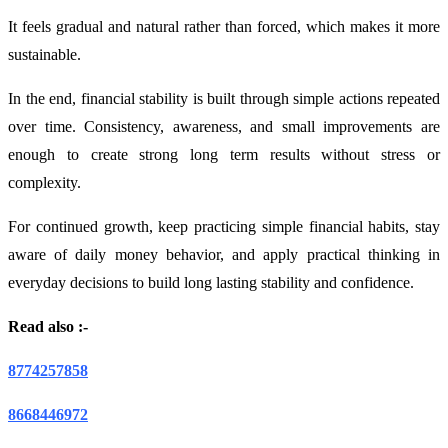
It feels gradual and natural rather than forced, which makes it more
sustainable.
In the end, financial stability is built through simple actions repeated
over time. Consistency, awareness, and small improvements are
enough to create strong long term results without stress or
complexity.
For continued growth, keep practicing simple financial habits, stay
aware of daily money behavior, and apply practical thinking in
everyday decisions to build long lasting stability and confidence.
Read also :-
8774257858
8668446972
* * * * * * *
TASK BRIEF
Look over the data above and show each line that contains "simple".

ANSWER BOX
In the end, financial stability is built through simple actions repeated
For continued growth, keep practicing simple financial habits, stay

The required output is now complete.